Records supplied:
++++++++
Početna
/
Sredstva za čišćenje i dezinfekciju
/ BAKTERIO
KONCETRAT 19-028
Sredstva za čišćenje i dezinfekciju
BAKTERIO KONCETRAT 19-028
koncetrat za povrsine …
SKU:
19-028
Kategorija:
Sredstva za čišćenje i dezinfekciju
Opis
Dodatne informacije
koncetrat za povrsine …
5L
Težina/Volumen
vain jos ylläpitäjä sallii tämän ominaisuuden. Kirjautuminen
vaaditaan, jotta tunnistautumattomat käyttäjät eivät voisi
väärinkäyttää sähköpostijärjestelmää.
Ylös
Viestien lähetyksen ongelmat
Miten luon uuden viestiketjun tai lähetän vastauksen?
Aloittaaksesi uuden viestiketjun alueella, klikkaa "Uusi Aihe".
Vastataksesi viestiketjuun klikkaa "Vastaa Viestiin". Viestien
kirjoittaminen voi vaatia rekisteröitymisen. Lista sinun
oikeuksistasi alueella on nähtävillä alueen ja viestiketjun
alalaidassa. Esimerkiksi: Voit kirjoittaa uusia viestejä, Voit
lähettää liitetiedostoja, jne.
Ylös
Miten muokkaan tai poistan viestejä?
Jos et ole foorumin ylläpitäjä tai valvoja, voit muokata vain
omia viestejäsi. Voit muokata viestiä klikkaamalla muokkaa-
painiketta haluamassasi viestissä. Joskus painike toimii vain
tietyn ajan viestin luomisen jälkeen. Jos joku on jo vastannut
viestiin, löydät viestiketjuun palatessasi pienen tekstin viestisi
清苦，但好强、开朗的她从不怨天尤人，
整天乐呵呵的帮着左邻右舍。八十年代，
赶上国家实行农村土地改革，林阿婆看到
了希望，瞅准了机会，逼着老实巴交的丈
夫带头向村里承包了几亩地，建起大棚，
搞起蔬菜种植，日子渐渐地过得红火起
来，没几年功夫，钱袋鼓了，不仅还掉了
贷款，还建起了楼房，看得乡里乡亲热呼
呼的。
++++++++
What this task involves: Would you copy, word for word, only the lines from the start of the listing to the one that contains "oikeuksistasi alueella on", both included?

Finished task:
Početna
/
Sredstva za čišćenje i dezinfekciju
/ BAKTERIO
KONCETRAT 19-028
Sredstva za čišćenje i dezinfekciju
BAKTERIO KONCETRAT 19-028
koncetrat za povrsine …
SKU:
19-028
Kategorija:
Sredstva za čišćenje i dezinfekciju
Opis
Dodatne informacije
koncetrat za povrsine …
5L
Težina/Volumen
vain jos ylläpitäjä sallii tämän ominaisuuden. Kirjautuminen
vaaditaan, jotta tunnistautumattomat käyttäjät eivät voisi
väärinkäyttää sähköpostijärjestelmää.
Ylös
Viestien lähetyksen ongelmat
Miten luon uuden viestiketjun tai lähetän vastauksen?
Aloittaaksesi uuden viestiketjun alueella, klikkaa "Uusi Aihe".
Vastataksesi viestiketjuun klikkaa "Vastaa Viestiin". Viestien
kirjoittaminen voi vaatia rekisteröitymisen. Lista sinun
oikeuksistasi alueella on nähtävillä alueen ja viestiketjun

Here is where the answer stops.